As emphasized by the G20, robust physical infrastructure is key to achieve the Sustainable Development Goals including inclusive growth, poverty alleviation, and good governance. In this context, improvement in public investment management (PIM) systems is critical to addressing African infrastructure development needs. Many African countries seek to increase the share of public spending on capital expenditures to accelerate growth and poverty alleviation. This raises the importance of ensuring value for money and increasing the return on infrastructure investments. Climate change poses a new set of challenges to PIM, because it introduces novel environmental and market conditions over the lifespan of investments.

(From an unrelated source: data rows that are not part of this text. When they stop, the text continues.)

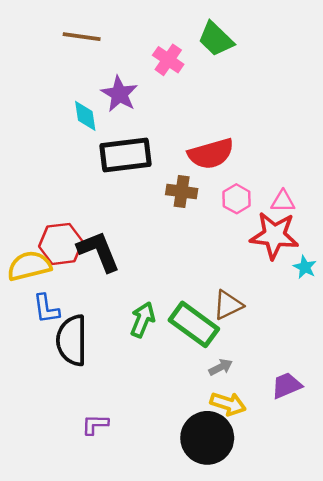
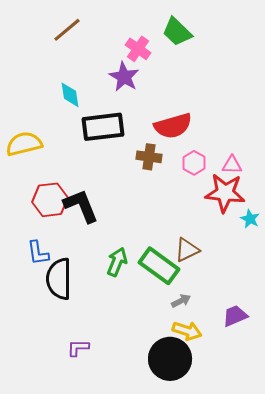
brown line: (82, 37) -> (67, 30), turned -48
purple star: (119, 94) -> (124, 77), moved
yellow semicircle: (29, 266) -> (24, 144), moved

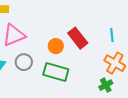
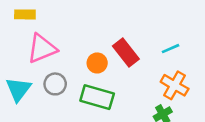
cyan line: (112, 35) -> (171, 49), turned 72

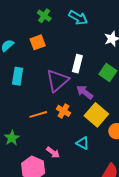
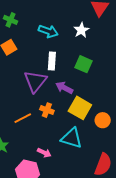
cyan arrow: (78, 18) -> (48, 31), moved
cyan triangle: (83, 143) -> (72, 138), size x1.6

Infrastructure will be susceptible to damage and loss due to the increased intensity of extreme weather events. Changing market conditions as the world decarbonizes will affect the economic viability of assets. A failure to predict future climatic and economic conditions not only puts infrastructure and public assets at risk, but also increases the vulnerability of households and businesses.

Climate-Smart PIM is an opportunity for individual countries – and the Africa region as a whole – to make the transformation to low-carbon and resilient development. A climate-smart PIM system is an important tool for governments to implement their international climate change commitments in national policies and across all sectors. In the absence of a well-functioning PIM system, countries’ ability to address climate change through public and private investments will be severely undermined.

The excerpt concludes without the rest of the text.